The use of ayahuasca as a remedy to help overcome drug addictions is a fundamental aspect of treatment programs at Takiwasi, a therapeutic community based in Tarapoto, Peru [15]. The Takiwasi approach incorporates various aspects of traditional Amazonian folk medicine (including the use of various medicinal jungle plants, in addition to ayahuasca), communitarian residence and psychotherapy. Similarly, in the state of Amazonas, Brazil, the Instituto de Etnopsicología Amazónica Aplicada (or IDEAA) runs a treatment program that combines the ritual use of ayahuasca with complementary psycho-social rehabilitation methods [16]. Although these programs claim improved health outcomes for patients who complete them, neither has been evaluated with sufficient scientific rigor to provide definitive evidence of the success of their approaches. Nevertheless, evidence from members of Brazilian ayahuasca churches, as well as claims of treatment success from Takiwasi and IDEAA, has led researchers to speculate on possible neurochemical, psychological or transcendent mechanisms of ayahuasca’s purported therapeutic action [3, 4, 17, 18].

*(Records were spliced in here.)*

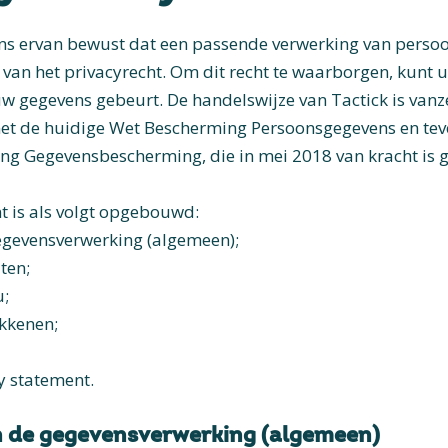
n ons ervan bewust dat een passende verwerking van pers
van het privacyrecht. Om dit recht te waarborgen, kunt u
w gegevens gebeurt. De handelswijze van Tactick is vanz
t de huidige Wet Bescherming Persoonsgegevens en tev
g Gegevensbescherming, die in mei 2018 van kracht is 
t is als volgt opgebouwd:
egevensverwerking (algemeen);
ten;
u;
okkenen;
y statement.
n de gegevensverwerking (algemeen)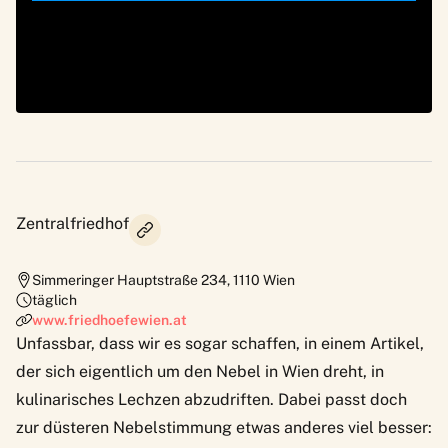
Zentralfriedhof
Simmeringer Hauptstraße 234
,
1110
Wien
täglich
www.friedhoefewien.at
Unfassbar, dass wir es sogar schaffen, in einem Artikel,
der sich eigentlich um den Nebel in Wien dreht, in
kulinarisches Lechzen abzudriften. Dabei passt doch
zur düsteren Nebelstimmung etwas anderes viel besser: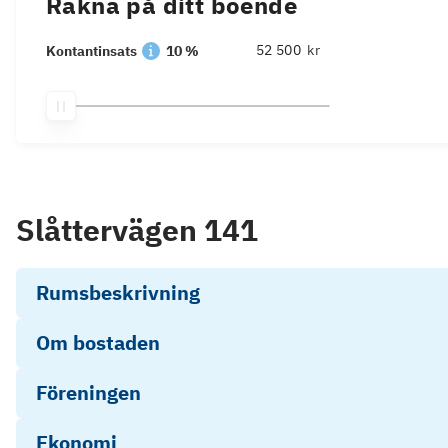
Räkna på ditt boende
kr
Kontantinsats
10 %
Slåttervägen 141
Rumsbeskrivning
Om bostaden
Föreningen
Ekonomi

In Canada, First Nations and Aboriginal peoples have been disproportionately affected by illnesses and social problems that are the legacies of colonialism and consequent territorial and cultural dislocation [19], including substance dependence (although considerable variation in epidemiology of addiction exists across this heterogeneous sub-population) [20]. However, current approaches to treating addictions—especially to alcohol and cocaine— continue to be of limited success [21], despite decades of research. Dr. Gabor Maté, a Canadian physician specialized in addictions medicine and experienced in working with Aboriginal people [22], became interested in the potential value of ayahuasca as an adjunct to group therapy in 2009.

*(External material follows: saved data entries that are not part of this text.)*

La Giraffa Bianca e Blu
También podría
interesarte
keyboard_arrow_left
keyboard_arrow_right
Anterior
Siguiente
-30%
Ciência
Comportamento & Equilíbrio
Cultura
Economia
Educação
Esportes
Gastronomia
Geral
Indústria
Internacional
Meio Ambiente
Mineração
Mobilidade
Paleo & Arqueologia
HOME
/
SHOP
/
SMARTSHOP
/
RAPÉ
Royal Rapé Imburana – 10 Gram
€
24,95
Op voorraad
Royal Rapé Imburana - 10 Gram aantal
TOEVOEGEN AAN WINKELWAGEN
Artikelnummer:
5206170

He began conducting occasional multi-day “Working with Addiction and Stress” retreats in partnership with ayahuasqueros from Peru and British Columbia (the retreat team), reporting positive outcomes for participants from the general Canadian population with a variety of psychological health conditions and illness severities. The retreat team refined the structure, pacing and other elements of their approach over the course of several retreats conducted with mostly non-aboriginal Canadian participants in 2009 and 2010. This allowed the retreat team to establish procedures for enhancing interpersonal rapport and creating a coherent therapeutic context prior to the sessions conducted with the First Nations participants observed in this study.

The retreat team’s work with ayahuasca came to the attention of a rural aboriginal First Nations band in
southwestern British Columbia, which invited the team to conduct retreats for community members with substance dependence or other habitual behavioral problems, such as problem gambling. The band’s health office was interested in exploring whether a traditional indigenous practice from South America might help address some of the past trauma and consequent health issues that its community members
were experiencing and that Western medical and legal approaches have not been reliably effective at curtailing.

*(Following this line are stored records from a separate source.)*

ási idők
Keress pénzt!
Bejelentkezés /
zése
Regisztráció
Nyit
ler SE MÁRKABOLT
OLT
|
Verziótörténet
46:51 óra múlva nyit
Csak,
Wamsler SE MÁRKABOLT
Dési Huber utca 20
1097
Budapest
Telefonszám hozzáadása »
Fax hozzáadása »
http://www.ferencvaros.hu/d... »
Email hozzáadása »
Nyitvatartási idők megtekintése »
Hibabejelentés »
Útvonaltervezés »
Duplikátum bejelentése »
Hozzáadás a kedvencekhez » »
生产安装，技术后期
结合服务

Following the decision to provide this treatment to members of the community, the band’s health office offered the authors of this article (the research team) an opportunity to conduct an observational study of the retreats in order to more systematically document and assess the effects of the treatment. Funding for the study was secured through philanthropic donations to the Multidisciplinary Association of Psychedelic Studies (MAPS) and through an anonymous donor. In February 2011, members of the research and retreat teams met with the band Council and band Elders to discuss the retreats and obtained their consent for the study. At the request of the band leadership, the band’s health office agreed to closely monitor participants for any adverse psychological or other reactions following the retreats. Subsequently, two retreats were conducted, one in June 2011 and the other in September 2011.